NAFAE Annual Conference 2025 Call for Papers

This year’s National Association of Fine Art Education conference – Culture Co-operative: Moments, Spaces, and Alternatives for Art and Cultures of Learning will be hosted by the Feral Art School in Hull on Friday April 25th.

The themes of this conference follow on from those of the 2024 NAFAE Conference The Art of Resistance and the arguments of the recent book Cooperative Education, Politics, and Art: Creative, Critical, and Community Resistance to Corporate Higher Education.

The deadline for proposals is March 3rd and confirmation on the 17th. More details about the conference themes and the submission process can be found here.

Re-Imagining Aesthetic Education for Creative Health

I will be presenting my paper ‘From the Education of the Senses to Creative Health: Re-Imagining Aesthetic Education for the 21st Century’ at the Northern School of Contemporary Dance’s annual conference ‘Igniting Creativity’ on the 8th of January in Leeds. Tickets for the event can be booked here and you can see the schedule here.

Here’s a summary of what I’ll be addressing in my talk:

‘Contemporary British culture is wrought with seemingly intractable economic conflicts and social inequities, particularly in the areas of education, health and the arts. Yet despite poor prospects of future financial rewards, young people still choose creative arts degrees all over the UK.

The values that bring young people into arts education – improving mental health, meaning, non-conformity, play, self-expression, social critique, social justice – have all been embedded in the arts since the beginning of 20th century, but they fall outside accountable metrics of the socio-economic good.

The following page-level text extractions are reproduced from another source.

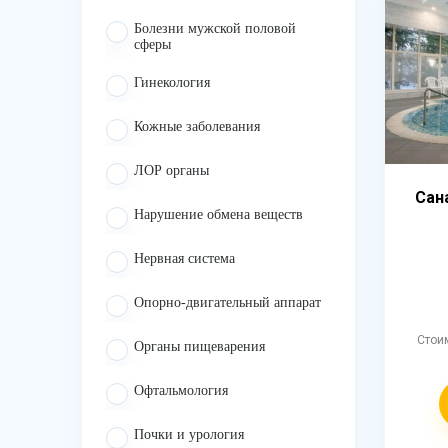
Болезни мужской половой
сферы
Гинекология
Кожные заболевания
ЛОР органы
Сан
Нарушение обмена веществ
Нервная система
Опорно-двигательный аппарат
Стои
Органы пищеварения
Офтальмология
Почки и урология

Paradoxically, as regional arts programs struggle to survive, the government’s Creative Health agenda is gaining national momentum. Is there a way for us to revitalise the 19th century ideal of art as an “education of the senses”, reconnect it to the broader project of improving individual and social wellbeing though increased sensory awareness and embodied cognition, and align it more closely with Creative Health?’

I will also be involved in workshops and discussions led by Friends of the Future, a newly established community interest company supporting, educating and offering connection to mental health professionals and community artists who are providing creative activities to individuals and communities in and around the Yorkshire region. We will be launching our website at the event.

Generative AI and Arts Education: The Case of Fine Art

Here is the outline for the presentation I will be giving at the Homo ex MachinAI event in Athens next week.

In this presentation I will discuss my use of generative AI tools for teaching BA Fine Art and their implications for arts education more widely.

In his influential essay ‘The Work of Art in the Age of Mechanical Reproduction’ (1935), the German art critic Walter Benjamin famously argued that the meaning and social function of art would be irrevocably transformed by photography’s erosion of the unique art object and its “aura”. Almost a century later, and despite major changes in the way art is made, discussed and experienced, contemporary fine art remains essentially a studio-based activity through which individuals versed in art history, theory and philosophy, create unique, singular artworks that are publicly experienced by humans using their full range of senses. 

Using examples from my teaching, I will argue that generative AI tools like Midjourney and ChatGPT will impact the practice and teaching of those arts more closely tied to business and screen-based media (advertising, animation, game arts, illustration, marketing, photography, etc.) more significantly than those that create unique artefacts and events based on the lived experience of individuals and groups, encountered by other humans in real space and time (dance, fine art, performance, theatre, etc.).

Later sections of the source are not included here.